I am in a swap for 6" strip pieced blocks, 6 for each of 2 partners. So over the weekend I made 24 blocks. That would be 12 to mail off and 12 for me with another 12 coming to me in the mail, enough for a rather small lap quilt with fairly wide borders. Then I reread the swap description and saw an added on paragraph saying to make the blocks 6-1/2" inches so they'll end up 6" when sewn together. Okay, back to the sewing room to make 12 larger size blocks and a revision of the newly formed UFO -- I'll have 36 blocks [I'll cut down the larger ones] which will make a better sized lap quilt with perhaps narrower borders. I already know it'll be double sided but haven't arrived at what I want the reverse side to look like. There's time for that.
Meanwhile in a different creative vein, I had to write a poem about myself.

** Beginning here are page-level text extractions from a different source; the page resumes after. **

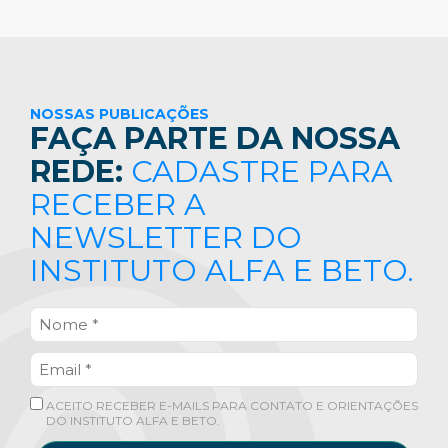
NOSSAS PUBLICAÇÕES
FAÇA PARTE DA NOSSA
REDE:
CADASTRE PARA
RECEBER A
NEWSLETTER DO
INSTITUTO ALFA E BETO.
ACEITO RECEBER E-MAILS PARA CONTATO E ORIENTAÇÕES
DO INSTITUTO ALFA E BETO.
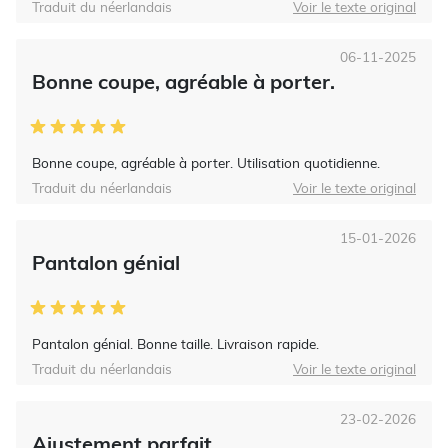
Traduit du néerlandais
Voir le texte original
06-11-2025
Bonne coupe, agréable à porter.
Bonne coupe, agréable à porter. Utilisation quotidienne.
Traduit du néerlandais
Voir le texte original
15-01-2026
Pantalon génial
Pantalon génial. Bonne taille. Livraison rapide.
Traduit du néerlandais
Voir le texte original
23-02-2026
Ajustement parfait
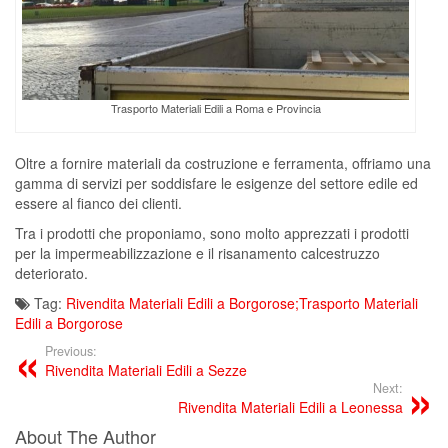
Trasporto Materiali Edili a Roma e Provincia
Oltre a fornire materiali da costruzione e ferramenta, offriamo una
gamma di servizi per soddisfare le esigenze del settore edile ed
essere al fianco dei clienti.
Tra i prodotti che proponiamo, sono molto apprezzati i prodotti
per la impermeabilizzazione e il risanamento calcestruzzo
deteriorato.
Tag:
Rivendita Materiali Edili a Borgorose;Trasporto Materiali
Edili a Borgorose
Previous:
Rivendita Materiali Edili a Sezze
Next:
Rivendita Materiali Edili a Leonessa
About The Author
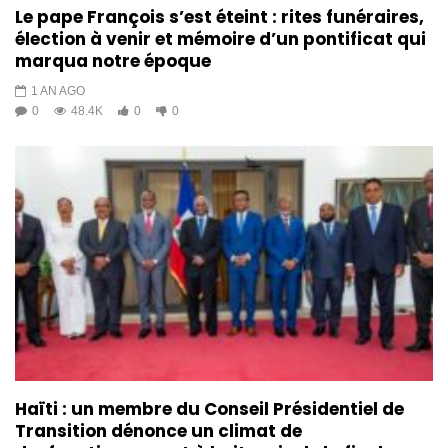
Le pape François s’est éteint : rites funéraires,
élection à venir et mémoire d’un pontificat qui
marqua notre époque
1 AN AGO
0
48.4K
0
0
Haïti : un membre du Conseil Présidentiel de
Transition dénonce un climat de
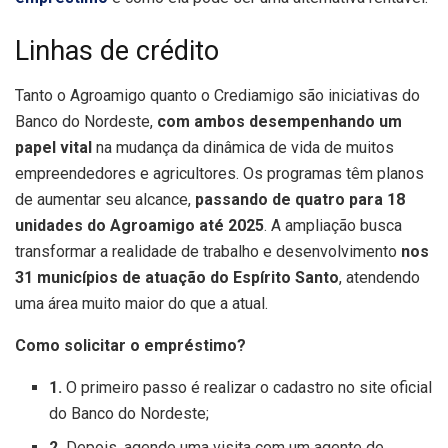
Linhas de crédito
Tanto o Agroamigo quanto o Crediamigo são iniciativas do
Banco do Nordeste,
com ambos desempenhando um
papel vital
na mudança da dinâmica de vida de muitos
empreendedores e agricultores. Os programas têm planos
de aumentar seu alcance,
passando de quatro para 18
unidades do Agroamigo até 2025
. A ampliação busca
transformar a realidade de trabalho e desenvolvimento
nos
31 municípios de atuação do Espírito Santo
, atendendo
uma área muito maior do que a atual.
Como solicitar o empréstimo?
1.
O primeiro passo é realizar o cadastro no site oficial
do Banco do Nordeste;
2.
Depois, agende uma visita com um agente de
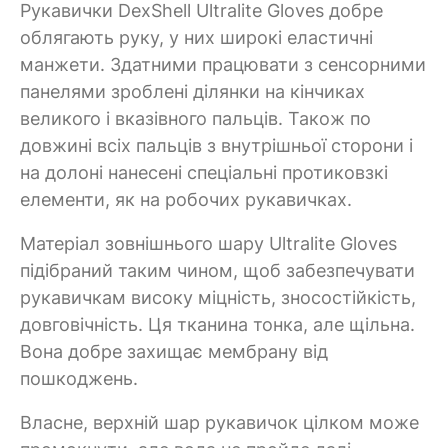
Рукавички DexShell Ultralite Gloves добре
облягають руку, у них широкі еластичні
манжети. Здатними працювати з сенсорними
панелями зроблені ділянки на кінчиках
великого і вказівного пальців. Також по
довжині всіх пальців з внутрішньої сторони і
на долоні нанесені спеціальні протиковзкі
елементи, як на робочих рукавичках.
Матеріал зовнішнього шару Ultralite Gloves
підібраний таким чином, щоб забезпечувати
рукавичкам високу міцність, зносостійкість,
довговічність. Ця тканина тонка, але щільна.
Вона добре захищає мембрану від
пошкоджень.
Власне, верхній шар рукавичок цілком може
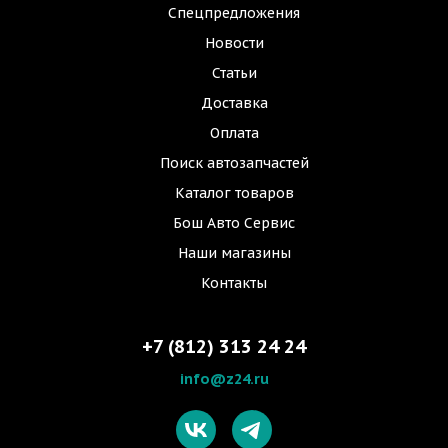
Спецпредложения
Новости
Статьи
Доставка
Оплата
Поиск автозапчастей
Каталог товаров
Бош Авто Сервис
Наши магазины
Контакты
+7 (812) 313 24 24
info@z24.ru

With strip piecing so much a part of my days here's what I came up with:
To sew string quilt blocks I dived
into my bag of strips and bag of larger scraps --
remnants from quilts made years ago,
some forgotten, most given away
Like a pioneer woman I saved the pieces
of wonderful colors, plethora of designs
tiny flowers, gold geometrics
chintzes, polka dots, stripes.
Pioneer quilters mixed what was on hand
side-by-side I sew patterns and colors
in unexpected combintions --
exciting srprises, sudden revelations,
old prints beside new batiks.
Every strip sewn is a choice
as fingers scatter forgotten and beloved bits,
deliberately random, I reject or discard some.
Beauty comes easily because individually
the pieces were already beautiful to me.
Always I think
of this kind of quilt making
as metaphor for my life.
When one has lived enough to be called "senior"
memory is an enormous scrap bag of experience
people known, loved, disliked, shunned,
books read, art theatre, ballet seen,
music heard, information stored.
So many places on five continents visited --
I have become a melange,
a nice French word that could mean
patchwork quilt made of remnants.
Some parts came to me through genes,
through nature and nurture, through serendipity.
Mostly through choice, all leading to my life
of successes, failures, disappointment,
happiness and sorrow, in short my own life.
I sleep under every bed-size quilt i make.
I treasure every memory I have.
I do not know how many quilts I have made.
I could never name all the people I've known.
I have not counted how many cities I've seen,
(I once thought I might tabulate the World Heritage site,
but haven't done that either, tho' it's doable.)
My quilts are rarely planned, no two alike.
Sometimes I am a careful sewer, sometimes sloppy.
Sometimes my life too is unplanned,
(I do not go to the grocery store with a list.)
My life has been far different
than could have been predicted.
May whatever remains tome be
as spontaneous and glad as these
string quilt blocks and the quilt
I am only now planning to make of them.